Data for the task: Begin

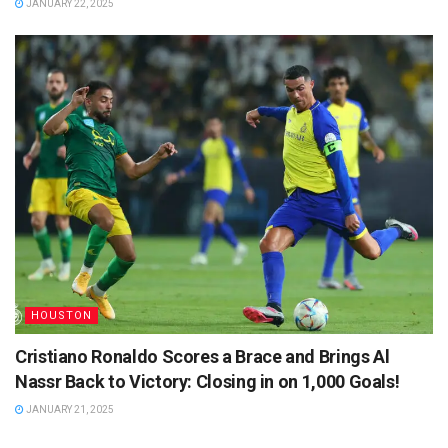
JANUARY 22, 2025
HOUSTON
Cristiano Ronaldo Scores a Brace and Brings Al
Nassr Back to Victory: Closing in on 1,000 Goals!
JANUARY 21, 2025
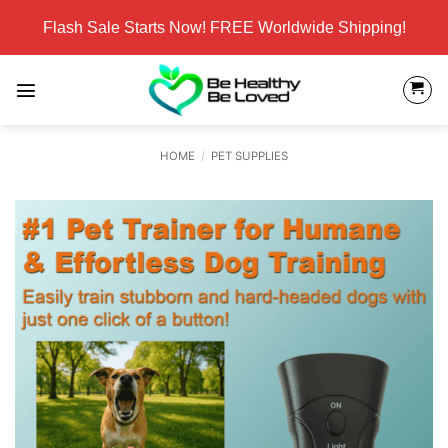
Skip
Flash Sale Starts Now! FREE Worldwide Shipping!
to
content
HOME
/
PET SUPPLIES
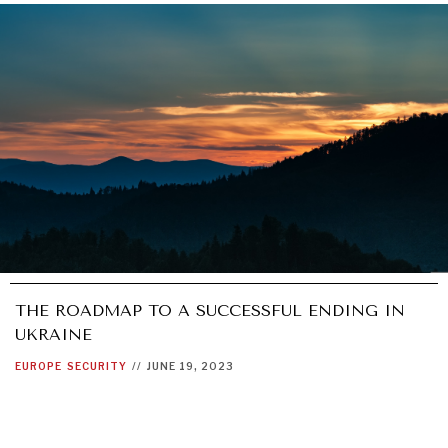
THE ROADMAP TO A SUCCESSFUL ENDING IN
UKRAINE
EUROPE
SECURITY
//
JUNE 19, 2023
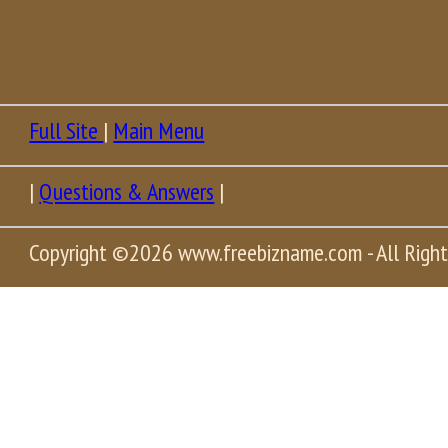
Full Site
|
Main Menu
|
Questions & Answers
|
Copyright
©2026 www.freebizname.com - All Right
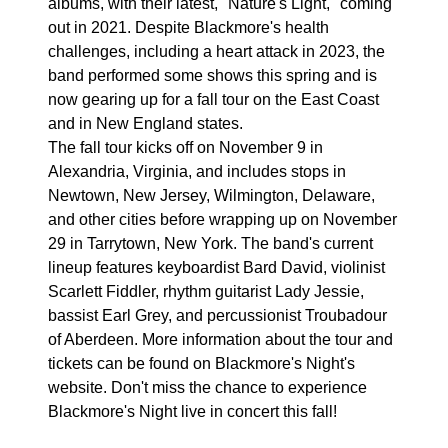
albums, with their latest, "Nature's Light," coming
out in 2021. Despite Blackmore's health
challenges, including a heart attack in 2023, the
band performed some shows this spring and is
now gearing up for a fall tour on the East Coast
and in New England states.
The fall tour kicks off on November 9 in
Alexandria, Virginia, and includes stops in
Newtown, New Jersey, Wilmington, Delaware,
and other cities before wrapping up on November
29 in Tarrytown, New York. The band's current
lineup features keyboardist Bard David, violinist
Scarlett Fiddler, rhythm guitarist Lady Jessie,
bassist Earl Grey, and percussionist Troubadour
of Aberdeen. More information about the tour and
tickets can be found on Blackmore's Night's
website. Don't miss the chance to experience
Blackmore's Night live in concert this fall!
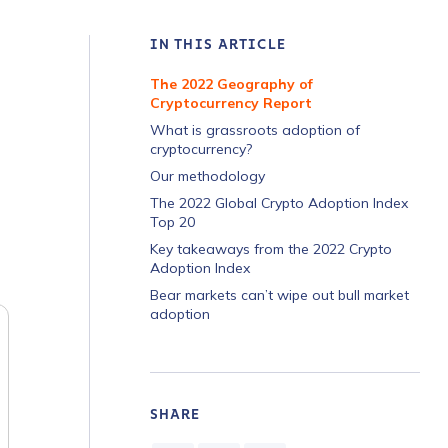
IN THIS ARTICLE
The 2022 Geography of
Cryptocurrency Report
What is grassroots adoption of
cryptocurrency?
Our methodology
The 2022 Global Crypto Adoption Index
Top 20
Key takeaways from the 2022 Crypto
Adoption Index
Bear markets can’t wipe out bull market
adoption
SHARE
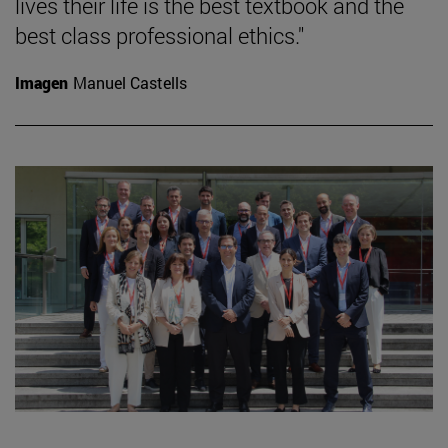
lives their life is the best textbook and the
best class professional ethics."
Imagen
Manuel Castells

Data for the task: End

Exercise aim
Return the lines above that include the string "their".

Exercise response
albums, with their latest, "Nature's Light," coming
lives their life is the best textbook and the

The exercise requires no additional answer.